> **EXERCISE INSTRUCTIONS**
Copy out all the lines of the data that hold the word "expander".

> **TASK INPUTS**
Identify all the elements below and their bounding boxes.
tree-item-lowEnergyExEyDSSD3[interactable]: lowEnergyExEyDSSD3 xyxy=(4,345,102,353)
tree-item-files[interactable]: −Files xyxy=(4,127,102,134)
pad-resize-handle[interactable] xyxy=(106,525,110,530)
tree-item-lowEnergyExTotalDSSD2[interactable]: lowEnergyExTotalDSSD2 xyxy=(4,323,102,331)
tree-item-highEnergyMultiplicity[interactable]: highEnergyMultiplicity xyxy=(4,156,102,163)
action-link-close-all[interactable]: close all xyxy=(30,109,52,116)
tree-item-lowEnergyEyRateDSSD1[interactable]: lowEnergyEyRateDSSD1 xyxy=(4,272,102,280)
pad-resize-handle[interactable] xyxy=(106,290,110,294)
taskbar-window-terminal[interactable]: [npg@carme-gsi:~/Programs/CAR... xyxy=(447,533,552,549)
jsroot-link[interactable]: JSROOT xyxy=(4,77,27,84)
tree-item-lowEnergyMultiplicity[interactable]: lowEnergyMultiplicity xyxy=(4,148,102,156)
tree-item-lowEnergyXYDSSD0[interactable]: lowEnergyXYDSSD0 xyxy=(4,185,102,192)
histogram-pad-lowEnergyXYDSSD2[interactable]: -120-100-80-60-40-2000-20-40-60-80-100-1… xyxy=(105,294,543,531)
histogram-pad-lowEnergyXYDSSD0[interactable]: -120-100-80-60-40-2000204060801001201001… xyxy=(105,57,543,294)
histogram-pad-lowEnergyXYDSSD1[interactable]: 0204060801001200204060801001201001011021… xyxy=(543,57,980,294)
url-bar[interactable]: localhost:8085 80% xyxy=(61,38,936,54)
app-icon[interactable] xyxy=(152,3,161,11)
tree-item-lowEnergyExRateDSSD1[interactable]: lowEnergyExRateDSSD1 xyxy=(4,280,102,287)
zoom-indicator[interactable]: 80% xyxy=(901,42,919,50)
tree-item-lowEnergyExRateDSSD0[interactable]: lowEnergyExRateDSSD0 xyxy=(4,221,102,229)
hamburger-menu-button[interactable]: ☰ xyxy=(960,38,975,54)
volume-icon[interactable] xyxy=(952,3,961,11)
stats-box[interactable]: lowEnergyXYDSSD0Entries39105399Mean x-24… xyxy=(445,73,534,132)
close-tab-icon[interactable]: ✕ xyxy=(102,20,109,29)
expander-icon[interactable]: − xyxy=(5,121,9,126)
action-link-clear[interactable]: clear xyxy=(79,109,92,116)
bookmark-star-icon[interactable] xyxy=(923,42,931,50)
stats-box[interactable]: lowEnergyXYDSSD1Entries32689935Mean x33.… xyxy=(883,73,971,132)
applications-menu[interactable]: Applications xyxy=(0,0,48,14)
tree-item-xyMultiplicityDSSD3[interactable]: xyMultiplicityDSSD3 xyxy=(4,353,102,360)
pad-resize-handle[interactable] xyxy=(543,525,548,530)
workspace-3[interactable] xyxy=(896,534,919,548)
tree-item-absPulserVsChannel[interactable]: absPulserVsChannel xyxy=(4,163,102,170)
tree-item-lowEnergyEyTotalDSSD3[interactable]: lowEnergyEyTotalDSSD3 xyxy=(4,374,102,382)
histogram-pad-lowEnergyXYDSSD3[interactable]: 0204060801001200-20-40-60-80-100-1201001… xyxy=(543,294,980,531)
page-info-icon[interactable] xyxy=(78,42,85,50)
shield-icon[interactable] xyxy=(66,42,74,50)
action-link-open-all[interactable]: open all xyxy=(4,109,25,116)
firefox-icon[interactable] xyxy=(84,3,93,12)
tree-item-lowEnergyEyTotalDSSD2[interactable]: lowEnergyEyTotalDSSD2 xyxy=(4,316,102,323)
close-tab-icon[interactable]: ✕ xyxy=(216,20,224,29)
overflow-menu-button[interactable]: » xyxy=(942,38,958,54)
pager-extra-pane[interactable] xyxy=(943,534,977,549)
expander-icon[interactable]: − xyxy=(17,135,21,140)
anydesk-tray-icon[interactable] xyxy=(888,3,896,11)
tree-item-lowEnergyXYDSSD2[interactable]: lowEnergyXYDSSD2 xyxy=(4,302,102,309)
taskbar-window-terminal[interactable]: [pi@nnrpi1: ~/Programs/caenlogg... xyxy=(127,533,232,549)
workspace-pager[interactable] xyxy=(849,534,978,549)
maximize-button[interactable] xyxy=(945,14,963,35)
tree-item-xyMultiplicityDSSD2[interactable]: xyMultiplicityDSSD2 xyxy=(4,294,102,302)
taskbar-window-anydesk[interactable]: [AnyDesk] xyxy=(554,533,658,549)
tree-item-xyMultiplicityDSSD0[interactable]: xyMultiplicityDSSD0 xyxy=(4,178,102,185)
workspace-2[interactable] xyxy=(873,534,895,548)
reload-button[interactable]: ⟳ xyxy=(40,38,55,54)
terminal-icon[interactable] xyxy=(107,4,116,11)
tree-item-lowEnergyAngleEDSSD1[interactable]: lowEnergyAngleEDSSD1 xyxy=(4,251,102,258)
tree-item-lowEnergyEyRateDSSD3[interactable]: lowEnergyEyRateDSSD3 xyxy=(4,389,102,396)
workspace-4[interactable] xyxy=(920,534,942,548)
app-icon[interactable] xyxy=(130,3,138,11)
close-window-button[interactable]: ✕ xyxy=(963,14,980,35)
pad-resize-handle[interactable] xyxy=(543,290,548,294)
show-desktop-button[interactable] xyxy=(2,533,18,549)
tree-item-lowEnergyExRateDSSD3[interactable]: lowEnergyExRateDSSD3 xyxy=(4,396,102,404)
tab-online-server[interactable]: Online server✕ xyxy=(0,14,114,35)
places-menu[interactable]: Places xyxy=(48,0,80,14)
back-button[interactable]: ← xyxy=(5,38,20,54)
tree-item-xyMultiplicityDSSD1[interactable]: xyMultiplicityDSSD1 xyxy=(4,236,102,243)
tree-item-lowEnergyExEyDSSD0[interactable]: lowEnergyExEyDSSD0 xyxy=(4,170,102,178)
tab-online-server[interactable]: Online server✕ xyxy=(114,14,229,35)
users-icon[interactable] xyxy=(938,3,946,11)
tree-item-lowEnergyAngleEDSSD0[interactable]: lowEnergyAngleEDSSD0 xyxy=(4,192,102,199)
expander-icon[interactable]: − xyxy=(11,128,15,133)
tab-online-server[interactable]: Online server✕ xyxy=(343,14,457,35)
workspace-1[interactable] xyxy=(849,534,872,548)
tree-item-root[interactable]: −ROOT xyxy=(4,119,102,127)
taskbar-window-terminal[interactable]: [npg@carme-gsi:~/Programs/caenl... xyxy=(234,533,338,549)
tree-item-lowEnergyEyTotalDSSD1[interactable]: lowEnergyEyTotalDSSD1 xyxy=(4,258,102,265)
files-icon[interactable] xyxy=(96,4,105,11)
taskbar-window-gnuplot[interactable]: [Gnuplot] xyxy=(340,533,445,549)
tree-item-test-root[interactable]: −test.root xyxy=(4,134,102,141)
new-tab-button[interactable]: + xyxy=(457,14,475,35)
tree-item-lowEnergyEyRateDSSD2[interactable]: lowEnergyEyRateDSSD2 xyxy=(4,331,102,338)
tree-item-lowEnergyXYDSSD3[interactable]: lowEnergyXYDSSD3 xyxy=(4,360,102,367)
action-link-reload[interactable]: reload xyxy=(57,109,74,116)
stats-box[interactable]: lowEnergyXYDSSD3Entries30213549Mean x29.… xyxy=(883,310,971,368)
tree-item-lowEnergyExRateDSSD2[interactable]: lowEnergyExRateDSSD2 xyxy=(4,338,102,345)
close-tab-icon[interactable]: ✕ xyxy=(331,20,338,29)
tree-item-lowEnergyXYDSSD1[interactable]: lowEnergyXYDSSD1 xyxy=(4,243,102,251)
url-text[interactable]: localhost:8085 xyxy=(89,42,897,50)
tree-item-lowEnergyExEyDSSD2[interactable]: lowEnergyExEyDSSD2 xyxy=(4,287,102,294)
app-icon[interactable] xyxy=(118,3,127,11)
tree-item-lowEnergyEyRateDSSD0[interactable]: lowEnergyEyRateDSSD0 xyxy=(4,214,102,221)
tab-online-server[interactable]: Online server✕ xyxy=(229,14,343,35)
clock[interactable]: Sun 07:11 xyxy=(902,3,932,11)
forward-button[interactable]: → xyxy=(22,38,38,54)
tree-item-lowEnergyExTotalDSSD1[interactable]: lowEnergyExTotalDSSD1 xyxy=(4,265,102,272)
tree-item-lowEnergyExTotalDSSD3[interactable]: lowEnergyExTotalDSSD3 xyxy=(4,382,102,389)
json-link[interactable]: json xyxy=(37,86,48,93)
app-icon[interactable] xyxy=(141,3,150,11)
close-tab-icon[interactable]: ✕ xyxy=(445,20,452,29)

> **RESPONSE AREA**
expander-icon[interactable]: − xyxy=(5,121,9,126)
expander-icon[interactable]: − xyxy=(17,135,21,140)
expander-icon[interactable]: − xyxy=(11,128,15,133)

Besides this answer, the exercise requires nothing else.